Value of Recombinant Human Thyrotropin in High-Dose Radioiodine Therapy: A Case Report

Vika Müller, MD, Karl H. Bohuslavizki, MD, PhD, Susanne Klutmann, MD and Malte Clausen, MD

Department of Nuclear Medicine, University Hospital Eppendorf, Hamburg, Germany

ABSTRACT

We report on a high-dose radioiodine therapy after injection of recombinant human thyrotropin (rhTSH) in a 61-y-old woman with compression of the spinal cord caused by metastasis of a follicular thyroid carcinoma.

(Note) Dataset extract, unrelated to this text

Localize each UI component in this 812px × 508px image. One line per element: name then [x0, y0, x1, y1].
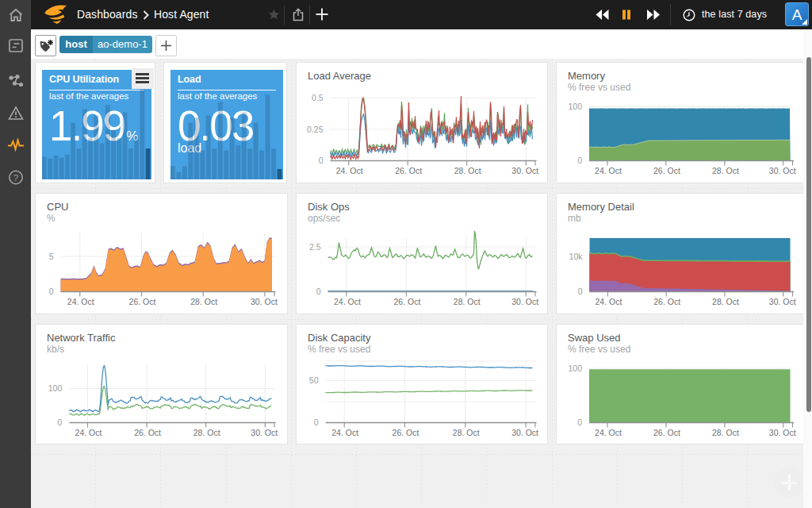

Fourteen years ago, the patient underwent subtotal thyroidectomy because of multinodular goiter without any histologic evidence for malignant disease, and the patient was put on thyroxine substitution (100 µg/d). In April 2000, she developed paralysis of the right leg. Morphologic imaging revealed spinal compression caused by a space-occupying lesion within the thoracic spine. Subsequent biopsy and histology demonstrated metastasis of a follicular thyroid carcinoma. Therefore, high-dose radioiodine therapy was scheduled after 4 wk of hormone withdrawal. Within a few days of being off thyroxine, the patient’s paralytic symptoms worsened rapidly. The patient was again put on thyroxine, 100 µg/d, and high-dose radioiodine therapy under stimulation with rhTSH was performed without any side effects. The second high-dose radioiodine therapy 3 mo later, again performed under stimulation with rhTSH, showed significantly less iodine avidity, and thyroglobulin levels fell from 1,024 µg/L to 361 µg/L, thereby demonstrating therapeutic efficacy. Thus, rhTSH might be used as a tool not only in the diagnostic application but also in the therapeutic application of 131I.

Key Words: differentiated thyroid carcinoma; recombinant human thyrotropin; radioiodine therapy; PET

The gold standard of follow-up of patients with differentiated thyroid carcinoma includes radioiodine scanning as well as thyroglobulin measurements under thyrotropin (TSH) stimulation. To achieve adequate TSH stimulation of >=30 mU/L, patients have to be taken off thyroxine for at least 4 wk. However, this is often associated with severe side effects, such as fatigue, psychic disorders, and possible tumor progression.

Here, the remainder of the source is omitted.